• **WHAT THE TASK ASKS**
Write each line out a second time, exactly as shown below.

(Items from a dataset)
_ _ _ _

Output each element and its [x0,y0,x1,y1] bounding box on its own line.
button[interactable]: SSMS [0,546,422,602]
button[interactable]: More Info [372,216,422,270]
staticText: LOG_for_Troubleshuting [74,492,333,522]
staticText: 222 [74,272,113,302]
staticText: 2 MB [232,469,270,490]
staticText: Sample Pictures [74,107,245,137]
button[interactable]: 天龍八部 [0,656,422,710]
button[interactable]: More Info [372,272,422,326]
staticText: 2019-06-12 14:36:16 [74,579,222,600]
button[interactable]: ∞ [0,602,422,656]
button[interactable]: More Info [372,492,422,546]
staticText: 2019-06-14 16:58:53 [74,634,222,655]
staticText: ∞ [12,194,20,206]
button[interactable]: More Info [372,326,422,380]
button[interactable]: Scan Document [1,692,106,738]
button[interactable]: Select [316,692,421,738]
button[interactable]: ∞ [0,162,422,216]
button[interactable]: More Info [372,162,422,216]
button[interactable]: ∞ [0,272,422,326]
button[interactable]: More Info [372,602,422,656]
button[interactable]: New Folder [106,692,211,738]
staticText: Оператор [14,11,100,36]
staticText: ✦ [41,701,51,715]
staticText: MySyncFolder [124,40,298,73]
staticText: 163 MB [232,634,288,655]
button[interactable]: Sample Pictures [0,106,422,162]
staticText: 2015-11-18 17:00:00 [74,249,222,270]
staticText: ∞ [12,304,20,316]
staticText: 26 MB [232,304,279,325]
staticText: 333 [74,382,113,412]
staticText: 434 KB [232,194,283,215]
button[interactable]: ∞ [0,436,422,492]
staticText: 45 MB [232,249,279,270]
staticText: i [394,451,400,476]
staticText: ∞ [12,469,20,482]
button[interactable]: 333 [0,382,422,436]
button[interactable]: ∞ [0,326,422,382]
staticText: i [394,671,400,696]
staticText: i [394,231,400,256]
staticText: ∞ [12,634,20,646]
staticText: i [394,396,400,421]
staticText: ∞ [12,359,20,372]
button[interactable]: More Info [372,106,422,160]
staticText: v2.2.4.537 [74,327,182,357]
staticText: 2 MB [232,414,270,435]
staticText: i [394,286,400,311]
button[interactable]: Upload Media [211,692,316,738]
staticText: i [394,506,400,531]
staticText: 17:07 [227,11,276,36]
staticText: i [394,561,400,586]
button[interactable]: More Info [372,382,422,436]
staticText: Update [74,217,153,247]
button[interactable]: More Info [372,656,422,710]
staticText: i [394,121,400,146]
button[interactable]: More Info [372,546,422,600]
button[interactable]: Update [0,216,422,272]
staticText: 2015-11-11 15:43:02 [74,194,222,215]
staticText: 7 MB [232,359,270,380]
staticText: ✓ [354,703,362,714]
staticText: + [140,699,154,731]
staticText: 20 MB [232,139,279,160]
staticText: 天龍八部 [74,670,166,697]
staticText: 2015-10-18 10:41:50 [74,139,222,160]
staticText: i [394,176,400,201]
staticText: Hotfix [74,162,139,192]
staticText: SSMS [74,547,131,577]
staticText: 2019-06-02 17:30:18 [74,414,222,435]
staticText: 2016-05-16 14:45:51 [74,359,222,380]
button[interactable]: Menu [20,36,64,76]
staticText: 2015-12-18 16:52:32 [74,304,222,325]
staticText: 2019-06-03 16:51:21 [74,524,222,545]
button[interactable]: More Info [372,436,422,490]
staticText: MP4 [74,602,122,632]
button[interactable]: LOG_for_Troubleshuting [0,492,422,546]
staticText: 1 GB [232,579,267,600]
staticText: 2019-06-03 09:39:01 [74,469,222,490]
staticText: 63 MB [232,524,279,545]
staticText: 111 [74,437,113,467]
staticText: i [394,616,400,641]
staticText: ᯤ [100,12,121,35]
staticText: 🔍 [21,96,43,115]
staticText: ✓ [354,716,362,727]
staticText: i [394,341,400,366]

_ _ _ _

• **SOLUTION TO THE PROBLEM**
Output each element and its [x0,y0,x1,y1] bounding box on its own line.
button[interactable]: SSMS [0,546,422,602]
button[interactable]: More Info [372,216,422,270]
staticText: LOG_for_Troubleshuting [74,492,333,522]
staticText: 222 [74,272,113,302]
staticText: 2 MB [232,469,270,490]
staticText: Sample Pictures [74,107,245,137]
button[interactable]: 天龍八部 [0,656,422,710]
button[interactable]: More Info [372,272,422,326]
staticText: 2019-06-12 14:36:16 [74,579,222,600]
button[interactable]: ∞ [0,602,422,656]
button[interactable]: More Info [372,492,422,546]
staticText: 2019-06-14 16:58:53 [74,634,222,655]
staticText: ∞ [12,194,20,206]
button[interactable]: More Info [372,326,422,380]
button[interactable]: Scan Document [1,692,106,738]
button[interactable]: Select [316,692,421,738]
button[interactable]: ∞ [0,162,422,216]
button[interactable]: More Info [372,162,422,216]
button[interactable]: ∞ [0,272,422,326]
button[interactable]: More Info [372,602,422,656]
button[interactable]: New Folder [106,692,211,738]
staticText: Оператор [14,11,100,36]
staticText: ✦ [41,701,51,715]
staticText: MySyncFolder [124,40,298,73]
staticText: 163 MB [232,634,288,655]
button[interactable]: Sample Pictures [0,106,422,162]
staticText: 2015-11-18 17:00:00 [74,249,222,270]
staticText: ∞ [12,304,20,316]
staticText: 26 MB [232,304,279,325]
staticText: 333 [74,382,113,412]
staticText: 434 KB [232,194,283,215]
button[interactable]: ∞ [0,436,422,492]
staticText: 45 MB [232,249,279,270]
staticText: i [394,451,400,476]
staticText: ∞ [12,469,20,482]
button[interactable]: 333 [0,382,422,436]
button[interactable]: ∞ [0,326,422,382]
staticText: i [394,671,400,696]
staticText: i [394,231,400,256]
staticText: ∞ [12,634,20,646]
staticText: i [394,396,400,421]
staticText: ∞ [12,359,20,372]
button[interactable]: More Info [372,106,422,160]
staticText: v2.2.4.537 [74,327,182,357]
staticText: 2 MB [232,414,270,435]
staticText: i [394,286,400,311]
button[interactable]: Upload Media [211,692,316,738]
staticText: i [394,506,400,531]
staticText: 17:07 [227,11,276,36]
staticText: i [394,561,400,586]
button[interactable]: More Info [372,382,422,436]
staticText: Update [74,217,153,247]
button[interactable]: More Info [372,656,422,710]
staticText: i [394,121,400,146]
button[interactable]: More Info [372,546,422,600]
button[interactable]: Update [0,216,422,272]
staticText: 2015-11-11 15:43:02 [74,194,222,215]
staticText: 7 MB [232,359,270,380]
staticText: ✓ [354,703,362,714]
staticText: + [140,699,154,731]
staticText: 20 MB [232,139,279,160]
staticText: 天龍八部 [74,670,166,697]
staticText: 2015-10-18 10:41:50 [74,139,222,160]
staticText: i [394,176,400,201]
staticText: Hotfix [74,162,139,192]
staticText: SSMS [74,547,131,577]
staticText: 2019-06-02 17:30:18 [74,414,222,435]
staticText: 2016-05-16 14:45:51 [74,359,222,380]
button[interactable]: Menu [20,36,64,76]
staticText: 2015-12-18 16:52:32 [74,304,222,325]
staticText: 2019-06-03 16:51:21 [74,524,222,545]
button[interactable]: More Info [372,436,422,490]
staticText: MP4 [74,602,122,632]
button[interactable]: LOG_for_Troubleshuting [0,492,422,546]
staticText: 1 GB [232,579,267,600]
staticText: 2019-06-03 09:39:01 [74,469,222,490]
staticText: 63 MB [232,524,279,545]
staticText: 111 [74,437,113,467]
staticText: i [394,616,400,641]
staticText: ᯤ [100,12,121,35]
staticText: 🔍 [21,96,43,115]
staticText: ✓ [354,716,362,727]
staticText: i [394,341,400,366]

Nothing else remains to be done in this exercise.